La piccola lo guardava. Non diceva nulla, lo guardava e basta immergendosi lentamente nell’acqua nera e fredda, senza nemmeno tremare. Non piangeva più, non gridava, non chiamava più il nome di John. Si immergeva fino agli occhi e riemergeva di qualche centimetro come se stesse facendo un bagnetto caldo. La bambina continuava a fissarlo, come un gatto che fissa un topo. Poi sorrise “uno strano sorriso” Pensò John.

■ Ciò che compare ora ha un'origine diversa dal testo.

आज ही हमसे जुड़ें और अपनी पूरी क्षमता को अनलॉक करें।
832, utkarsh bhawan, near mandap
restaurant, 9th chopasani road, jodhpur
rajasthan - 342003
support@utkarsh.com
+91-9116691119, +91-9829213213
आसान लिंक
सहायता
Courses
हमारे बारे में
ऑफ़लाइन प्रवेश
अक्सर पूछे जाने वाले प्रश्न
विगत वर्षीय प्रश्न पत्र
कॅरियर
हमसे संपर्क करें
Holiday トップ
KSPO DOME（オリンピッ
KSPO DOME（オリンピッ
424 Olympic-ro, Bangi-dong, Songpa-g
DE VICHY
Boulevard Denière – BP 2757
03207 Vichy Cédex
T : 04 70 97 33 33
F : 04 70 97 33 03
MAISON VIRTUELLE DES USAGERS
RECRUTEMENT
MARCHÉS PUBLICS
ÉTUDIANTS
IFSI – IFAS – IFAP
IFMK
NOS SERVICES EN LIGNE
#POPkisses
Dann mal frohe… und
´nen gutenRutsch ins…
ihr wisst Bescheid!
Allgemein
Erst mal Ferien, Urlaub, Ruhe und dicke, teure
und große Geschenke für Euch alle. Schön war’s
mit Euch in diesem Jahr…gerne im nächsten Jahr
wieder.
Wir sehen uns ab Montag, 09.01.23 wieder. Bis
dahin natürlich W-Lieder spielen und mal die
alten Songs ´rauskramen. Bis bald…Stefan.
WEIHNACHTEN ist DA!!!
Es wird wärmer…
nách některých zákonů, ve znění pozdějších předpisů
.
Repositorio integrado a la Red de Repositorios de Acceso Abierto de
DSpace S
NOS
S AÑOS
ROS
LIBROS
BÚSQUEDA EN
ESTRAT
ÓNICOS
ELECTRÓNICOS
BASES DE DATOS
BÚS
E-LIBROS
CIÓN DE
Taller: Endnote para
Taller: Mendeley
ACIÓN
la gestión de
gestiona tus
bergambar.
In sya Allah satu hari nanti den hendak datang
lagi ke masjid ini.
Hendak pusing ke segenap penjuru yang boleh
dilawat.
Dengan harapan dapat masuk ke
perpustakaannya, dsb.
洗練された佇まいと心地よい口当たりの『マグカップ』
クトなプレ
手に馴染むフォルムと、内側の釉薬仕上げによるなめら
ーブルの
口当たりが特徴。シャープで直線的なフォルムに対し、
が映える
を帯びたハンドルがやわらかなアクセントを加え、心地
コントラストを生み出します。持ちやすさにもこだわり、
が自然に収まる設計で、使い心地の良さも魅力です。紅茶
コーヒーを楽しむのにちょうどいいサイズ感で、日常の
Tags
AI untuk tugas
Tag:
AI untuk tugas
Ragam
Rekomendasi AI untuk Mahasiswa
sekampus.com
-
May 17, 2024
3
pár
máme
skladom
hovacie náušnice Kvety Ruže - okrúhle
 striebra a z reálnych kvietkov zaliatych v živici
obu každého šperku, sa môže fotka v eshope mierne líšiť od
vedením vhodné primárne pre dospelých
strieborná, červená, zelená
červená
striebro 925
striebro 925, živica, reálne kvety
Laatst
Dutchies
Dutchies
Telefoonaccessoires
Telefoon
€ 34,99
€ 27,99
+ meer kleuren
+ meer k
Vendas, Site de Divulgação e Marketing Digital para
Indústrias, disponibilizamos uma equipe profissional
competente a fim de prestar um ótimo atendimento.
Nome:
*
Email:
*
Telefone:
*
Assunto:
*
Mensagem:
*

Quando tirarono la corda di sicurezza, nessuno vi era agganciato, ne John ne la piccola Siria. La corda sembrava stracciata, quasi masticata. A nulla servirono le urla dei colleghi e le corde di supporto. Si calarono nel pozzo altri due pompieri dopo John, il primo non fece ritorno, un’altra corda spezzata, nessun urlo, nessun gemito. Il secondo fortunatamente rimase incastrato dopo una decina di metri e dovettero ritirarlo su con l’argano dell’autopompa. Vennero chiamati esperti, altre trivelle, ma niente, erano scomparsi. Secondo i geologi, quel pozzo era collegato ad una fitta rete di cunicoli naturali, cunicoli che scorrevano sotto tutta la contea fino a sfociare nell’oceano. L’acqua aveva scavato quei tunnel nella roccia calcarea centimetro dopo centimetro. Probabilmente erano stati risucchiati dall’acqua. Sarebbe stato impossibile trovarli. Passarono alcuni giorni prima che i pozzi fossero riempiti di cemento, per evitare altre tragedie. La polizia passò di casa in casa ma nessuno conosceva la piccola Siria, nessuno la stava cercando, nessun genitore disperato. Era come se, Siria, la bambina scomparsa nel pozzo, non fosse mai esistita. Per John e per il suo collega scomparso, venne organizzata una messa di addio nella chiesa della città, un funerale senza bara, una commemorazione per la loro scomparsa, e alle loro famiglie venne data una medaglia per il sacrificio. Dopo pochi mesi, le persone smisero di farsi delle domande su quello che era accaduto.

 

Tre anni dopo.

«Aiuto! Aiutatemi!» diceva la voce sottile che usciva dalla grata sul bordo della strada all’incrocio tra la settima e Tennyson st.

«Sono caduta qui dentro, aiutatemi!» Diceva la voce singhiozzante da quel buco buio e maleodorante che portava dritto alla rete fognaria della città. Nessuno ci fece caso all’ora di punta, ma a tarda sera, quando le auto cominciavano a diradarsi e le strade a farsi meno rumorose, la signora Edwards, portando a spasso il suo barboncino nero, sentì la voce riecheggiare proprio sotto ai suoi piedi.